> Problem description
The number of lines holding the string "reserva" is all that is wanted; count them in the records below.
(Beginning of Records to use)
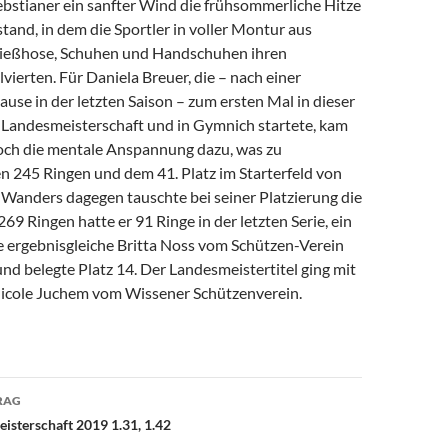
ebstianer ein sanfter Wind die frühsommerliche Hitze
tand, in dem die Sportler in voller Montur aus
hießhose, Schuhen und Handschuhen ihren
ierten. Für Daniela Breuer, die – nach einer
use in der letzten Saison – zum ersten Mal in dieser
r Landesmeisterschaft und in Gymnich startete, kam
ch die mentale Anspannung dazu, was zu
n 245 Ringen und dem 41. Platz im Starterfeld von
 Wanders dagegen tauschte bei seiner Platzierung die
269 Ringen hatte er 91 Ringe in der letzten Serie, ein
ie ergebnisgleiche Britta Noss vom Schützen-Verein
nd belegte Platz 14. Der Landesmeistertitel ging mit
icole Juchem vom Wissener Schützenverein.
avigation
RAG
sterschaft 2019 1.31, 1.42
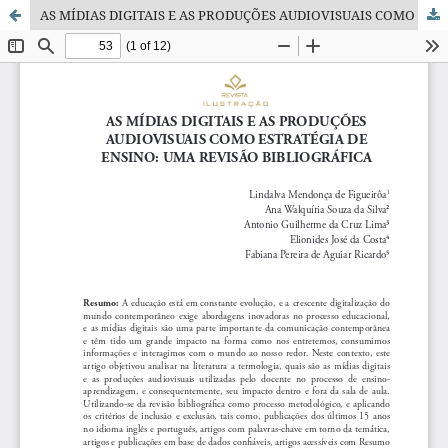
AS MÍDIAS DIGITAIS E AS PRODUÇÕES AUDIOVISUAIS COMO ESTRATÉGIA DE ENSINO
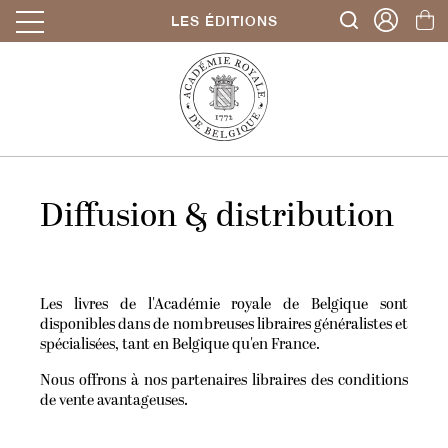
LES ÉDITIONS
Diffusion & distribution
Les livres de l'Académie royale de Belgique sont
disponibles dans de nombreuses libraires généralistes et
spécialisées, tant en Belgique qu'en France.
Nous offrons à nos partenaires libraires des conditions
de vente avantageuses.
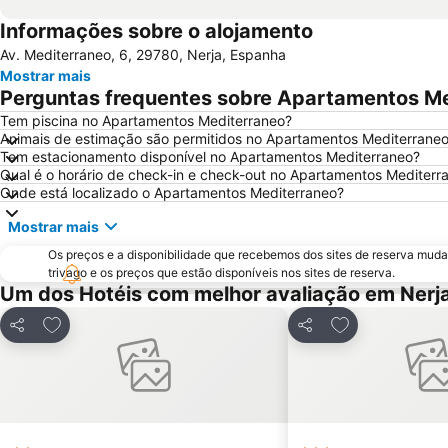
Informações sobre o alojamento
Av. Mediterraneo, 6, 29780, Nerja, Espanha
Mostrar mais
Perguntas frequentes sobre Apartamentos M
Tem piscina no Apartamentos Mediterraneo?
Animais de estimação são permitidos no Apartamentos Mediterrane
Tem estacionamento disponível no Apartamentos Mediterraneo?
Qual é o horário de check-in e check-out no Apartamentos Mediterr
Onde está localizado o Apartamentos Mediterraneo?
Mostrar mais
Os preços e a disponibilidade que recebemos dos sites de reserva muda
trivago e os preços que estão disponíveis nos sites de reserva.
Um dos Hotéis com melhor avaliação em Nerj
Adicionar aos favoritos
Adicionar aos f
Partilhar
Partilhar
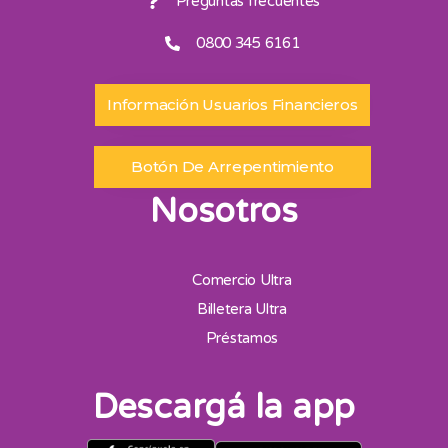
Preguntas frecuentes
0800 345 6161
Información Usuarios Financieros
Botón De Arrepentimiento
Nosotros
Comercio Ultra
Billetera Ultra
Préstamos
Descargá la app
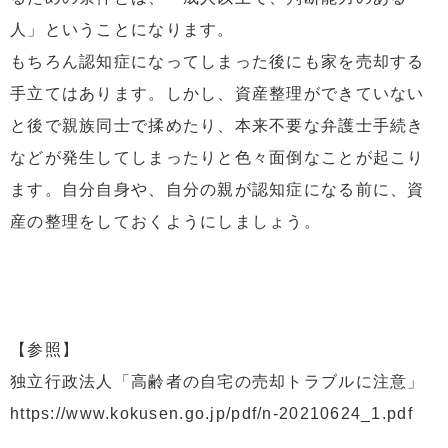
人」ということになります。
もちろん認知症になってしまった後にも家を売却する
手立てはあります。しかし、資産整理ができていない
と後で親族同士で揉めたり、本来不要な弁護士手続き
などが発生してしまったりと色々面倒なことが起こり
ます。自分自身や、自分の親が認知症になる前に、資
産の整理をしておくようにしましょう。
【参照】
独立行政法人「高齢者の自宅の売却トラブルに注意」
https://www.kokusen.go.jp/pdf/n-20210624_1.pdf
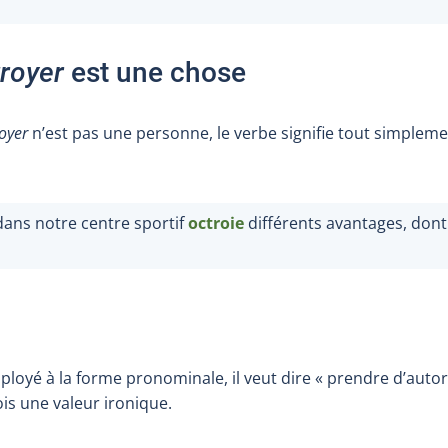
royer
est une chose
oyer
n’est pas une personne, le verbe signifie tout simplemen
ns notre centre sportif
octroie
différents avantages, dont 
loyé à la forme pronominale, il veut dire « prendre d’autor
is une valeur ironique.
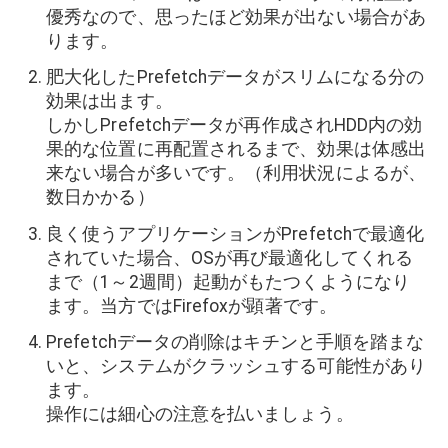
優秀なので、思ったほど効果が出ない場合があ
ります。
肥大化したPrefetchデータがスリムになる分の
効果は出ます。
しかしPrefetchデータが再作成されHDD内の効
果的な位置に再配置されるまで、効果は体感出
来ない場合が多いです。（利用状況によるが、
数日かかる）
良く使うアプリケーションがPrefetchで最適化
されていた場合、OSが再び最適化してくれる
まで（1～2週間）起動がもたつくようになり
ます。当方ではFirefoxが顕著です。
Prefetchデータの削除はキチンと手順を踏まな
いと、システムがクラッシュする可能性があり
ます。
操作には細心の注意を払いましょう。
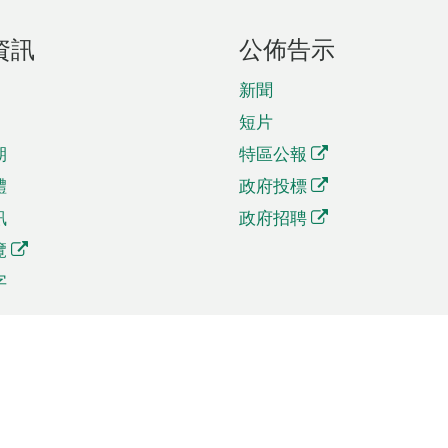
資訊
公佈告示
新聞
短片
期
特區公報
體
政府投標
訊
政府招聘
覽
字
及貿易
相關連結
資
手機應用程式目錄
貿會展
社交媒體目錄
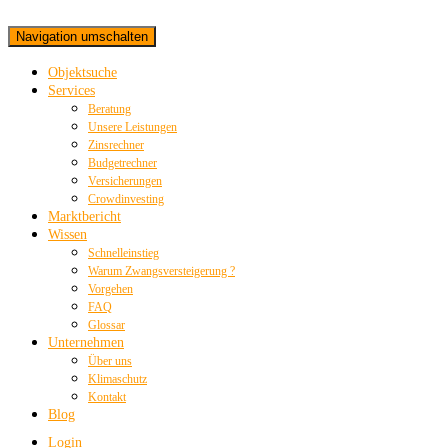
Navigation umschalten
Objektsuche
Services
Beratung
Unsere Leistungen
Zinsrechner
Budgetrechner
Versicherungen
Crowdinvesting
Marktbericht
Wissen
Schnelleinstieg
Warum Zwangsversteigerung ?
Vorgehen
FAQ
Glossar
Unternehmen
Über uns
Klimaschutz
Kontakt
Blog
Login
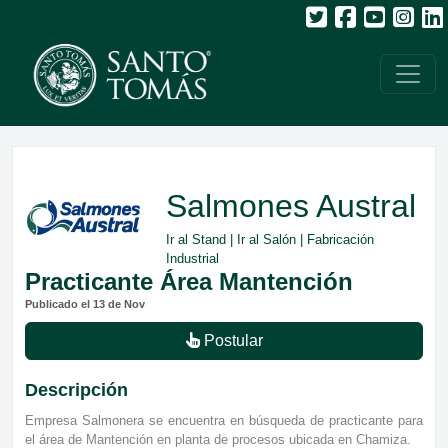
Salmones Austral
Ir al Stand
|
Ir al Salón
| Fabricación
Industrial
Practicante Área Mantención
Publicado el 13 de Nov
Postular
Descripción
Empresa Salmonera se encuentra en búsqueda de practicante para
el área de Mantención en planta de procesos ubicada en Chamiza.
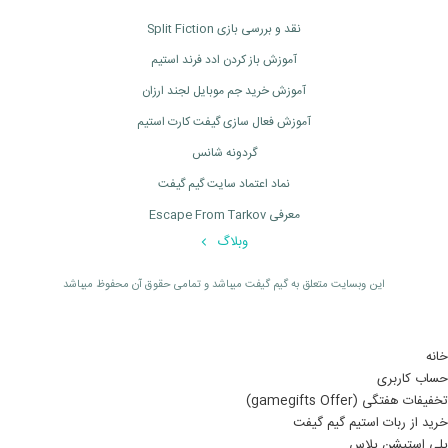
نقد و بررسی بازی Split Fiction
آموزش باز کردن ادد فرند استیم
آموزش خرید جم موبایل لجند ارزان
آموزش فعال سازی گیفت کارت استیم
گردونه شانس
نماد اعتماد سایت گیم گیفت
معرفی Escape From Tarkov
وبلاگ
اين وبسايت متعلق به گیم گیفت ميباشد و تمامی حقوق آن محفوظ ميباشد
خانه
حساب کاربری
تخفیفات هفتگی (gamegifts Offer)
خرید از ربات استیم گیم گیفت
پلی استیشن پلاس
(End of Records to use)
> Written answer
2